# question when to move nuc to deep box



## fatoz (Aug 29, 2016)

lisaogle said:


> Good morning. I have a quick question regarding nuc management. This is my second year and I have a nuc I had to split off in Sept. due to late swarming. I fully expected it to die but it is overflowing with bees. I am in East TN where the daytime temps are varying between 40-60 and still some freezing nights. I am afraid if I wait much longer to move them I will have more swarming issues. Any recommendations from experienced keepers? Thank you for your time,
> 
> Lisa


I am in the same boat with you. It was suggested that nighttime temps should be around 50s. I am thinking of moving mine sometime mid-March. This discussion should give some ideas at https://www.beesource.com/forums/sh...n-to-move-overwintered-nuc-into-10-frame-hive


----------



## JWPalmer (May 1, 2017)

Hi Lisa, welcome to Beesource. I live in the Richmond, VA area and moved one of my strong nucs into a 10 frame hive this past weekend when it was 70° here. The five frames were placed in the middle of the box in the exact positions they were in while in the nuc. I put empty drawn comb on the sides to fill out the box, although foundation will work too. I gave them a 1/2# of patty and a syrup feeder jar on the inner cover. Do an inspection on the next day near 60°F. If you have 3 frames with capped brood in them, it is time to move the bees.


----------



## Fivej (Apr 4, 2016)

Welcome to the forum Lisa. Both points raised above are good to consider. Another thing you can consider are follower boards, especially insulated ones which will allow you to move the nuc into a deep but to gradually allow it to expand as the weather gets better. As the colony grows, remove a follower board and replace with comb or foundation. J


----------



## vtbeeguy (Jun 10, 2016)

Is adding a second story to the nuc a possibility?


----------



## crofter (May 5, 2011)

vtbeeguy said:


> Is adding a second story to the nuc a possibility?
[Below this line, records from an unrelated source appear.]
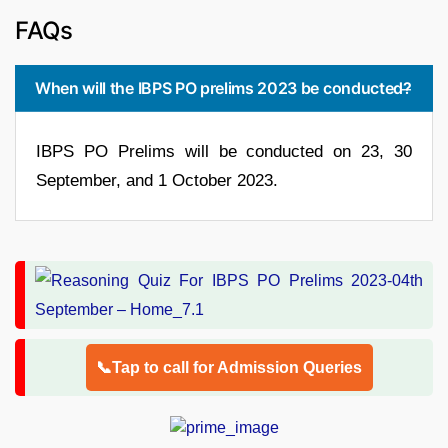
FAQs
When will the IBPS PO prelims 2023 be conducted?
IBPS PO Prelims will be conducted on 23, 30
September, and 1 October 2023.
📞Tap to call for Admission Queries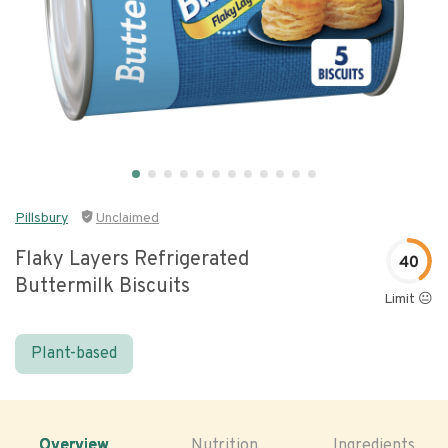
Pillsbury
Unclaimed
Flaky Layers Refrigerated
40
Buttermilk Biscuits
Limit 😐
Plant-based
Overview
Nutrition
Ingredients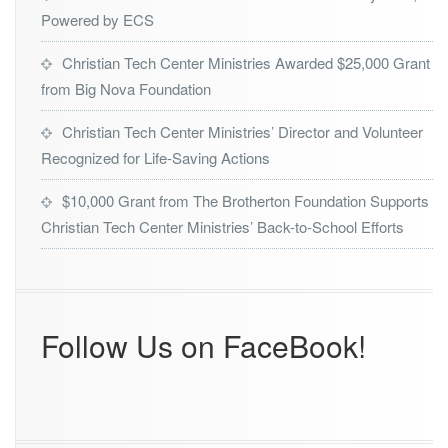
r
Powered by ECS
s
h
Christian Tech Center Ministries Awarded $25,000 Grant
i
from Big Nova Foundation
p
W
Christian Tech Center Ministries’ Director and Volunteer
i
t
Recognized for Life-Saving Actions
h
L
$10,000 Grant from The Brotherton Foundation Supports
a
Christian Tech Center Ministries’ Back-to-School Efforts
d
i
e
s
3
Follow Us on FaceBook!
2
7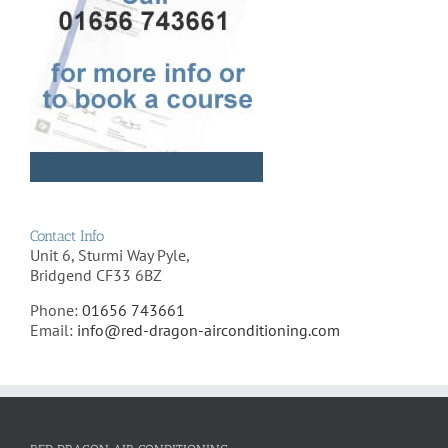
Contact Info
Unit 6, Sturmi Way Pyle,
Bridgend CF33 6BZ
Phone:
01656 743661
Email:
info@red-dragon-airconditioning.com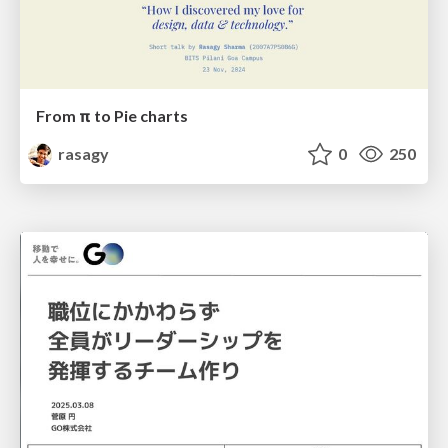
From π to Pie charts
rasagy
0
250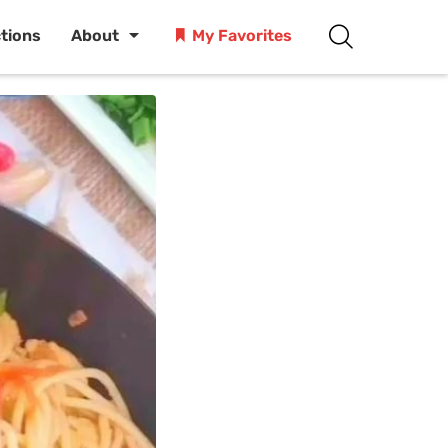
ctions
About
My Favorites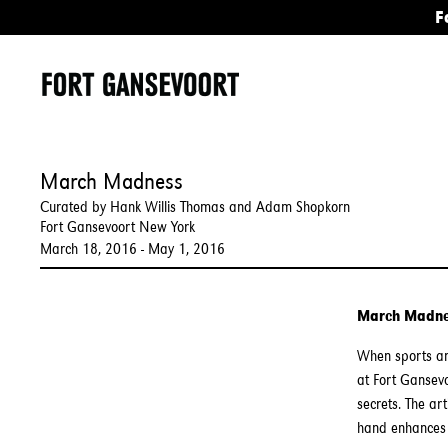
F
March Madness
Curated by Hank Willis Thomas and Adam Shopkorn
Fort Gansevoort New York
March 18, 2016 - May 1, 2016
March Madn
When sports an
at Fort Gansev
secrets. The ar
hand enhances 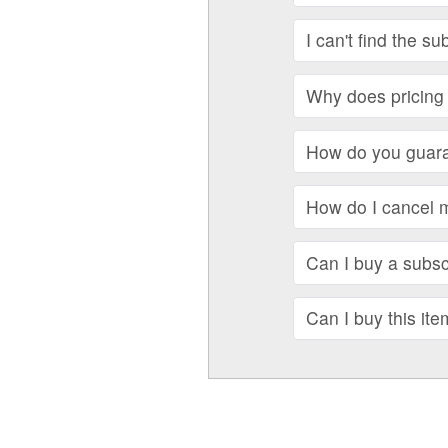
I can't find the su
Why does pricing 
How do you guara
How do I cancel 
Can I buy a subscr
Can I buy this ite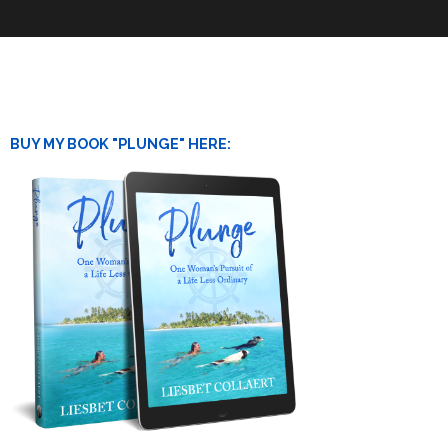
BUY MY BOOK "PLUNGE" HERE: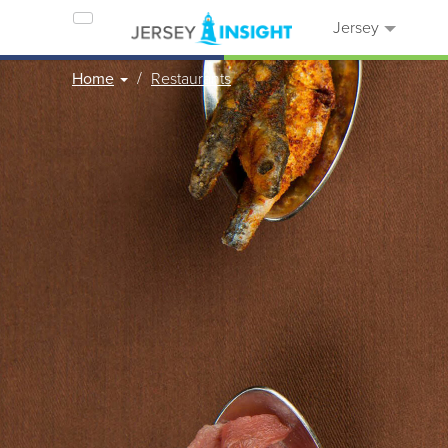
Jersey
Home
Restaurants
If you have extra 5 frame bodies this is a good way to go. The bees expand upwards more easily that sideways especially in cool weather. I have often allowed them to go three high and winter that way.

Follower boards are good if you have to put them into 10 frame equipment.


----------



## Michael Palmer (Dec 29, 2006)

vtbeeguy said:


> Is adding a second story to the nuc a possibility?


You bet. Or a third or a fourth, or a....

https://www.frenchhillapiaries.com/nucyards/4qkwux4eing5za2itay7z4so9pxyb4


----------



## Spur9 (Sep 13, 2016)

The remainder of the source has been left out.